Nordic Nostalgia and Nordic Light: the Swedish model as Utopia 1930–2007
The Scandinavian journal of economics
SE : Almqvist & Wiksell
229 - 245 p.
swedish model, nostalgia, 1990s
In the last decade, Sweden has emerged on the other side of the 1990s crisis with, if not its self-image intact, then at least a reasserted confidence as, once again, the most modern country in the world. Crisis management in the 1990s seemed to have succeeded. The Swedish bumblebee – the unthinkable animal that flies despite its high taxes and large public sector – flew again. The ‘Swedish model’ was back after a decade as the punch bag of neoliberalism. Throughout the European centre left – from the debate on the European social model to Ségolène Royal and Gordon Brown – Sweden has reemerged as ‘Nordic light’, proof that a better world is possible.

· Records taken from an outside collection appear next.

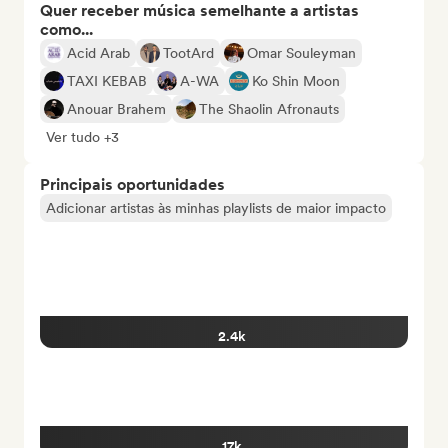
Quer receber música semelhante a artistas
como...
Acid Arab
TootArd
Omar Souleyman
TAXI KEBAB
A-WA
Ko Shin Moon
Anouar Brahem
The Shaolin Afronauts
Ver tudo +3
Principais oportunidades
Adicionar artistas às minhas playlists de maior impacto
2.4k
17k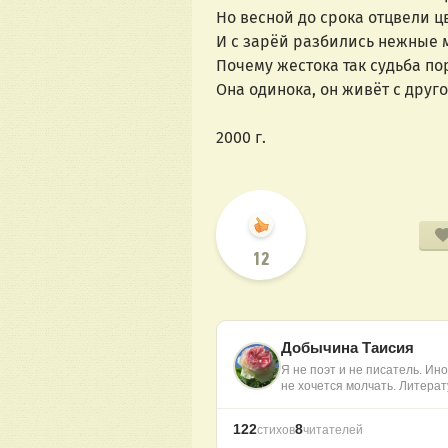
2000 г.
12
Добычина Таисия
Я не поэт и не писатель. Иног
не хочется молчать. Литера
122
8
стихов
читателей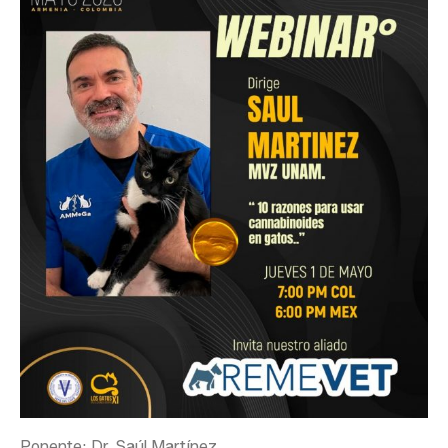
Ponente: Dr. Saúl Martínez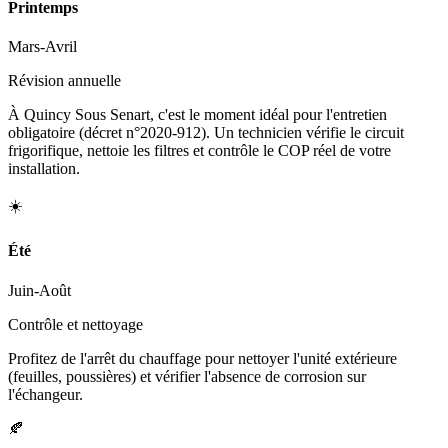
Printemps
Mars-Avril
Révision annuelle
À Quincy Sous Senart, c'est le moment idéal pour l'entretien
obligatoire (décret n°2020-912). Un technicien vérifie le circuit
frigorifique, nettoie les filtres et contrôle le COP réel de votre
installation.
☀️
Été
Juin-Août
Contrôle et nettoyage
Profitez de l'arrêt du chauffage pour nettoyer l'unité extérieure
(feuilles, poussières) et vérifier l'absence de corrosion sur
l'échangeur.
🍂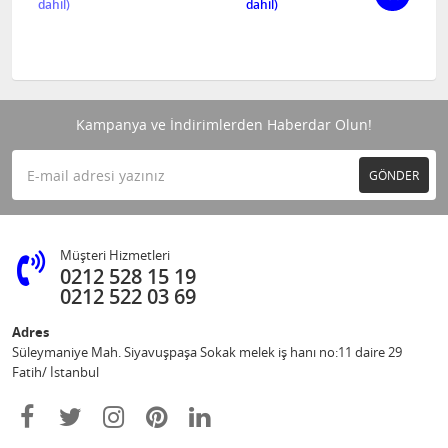
Kampanya ve İndirimlerden Haberdar Olun!
GÖNDER
Müşteri Hizmetleri
0212 528 15 19
0212 522 03 69
Adres
Süleymaniye Mah. Siyavuşpaşa Sokak melek iş hanı no:11 daire 29
Fatih/ İstanbul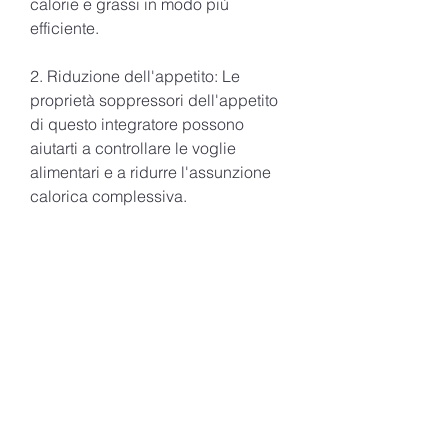
calorie e grassi in modo più 
efficiente.
2. Riduzione dell'appetito: Le 
proprietà soppressori dell'appetito 
di questo integratore possono 
aiutarti a controllare le voglie 
alimentari e a ridurre l'assunzione 
calorica complessiva.
3. Aumento dei livelli di energia: 
Grazie alla sua formula potente, si 
consiglia di assumere due capsule 
al giorno, esploreremo i punti 
salienti di questo potente 
integratore e come può aiutarti a 
raggiungere la tua forma fisica 
ideale.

This reappraisal in the eyes of the world has paradoxical consequences in Sweden, since it seems to overwrite the uncertainty and insecurity of crisis with assertion and confidence, while leaving many questions unanswered. It also leads to new definitions of what Sweden is. The paper suggests that Sweden post-1990s suffers from a particular kind of nostalgia, in which the famous Model emerges as a kind of paradise lost with uncertain links both to past and future. While Sweden yet again becomes the utopia of others, it is a kind of future past to itself.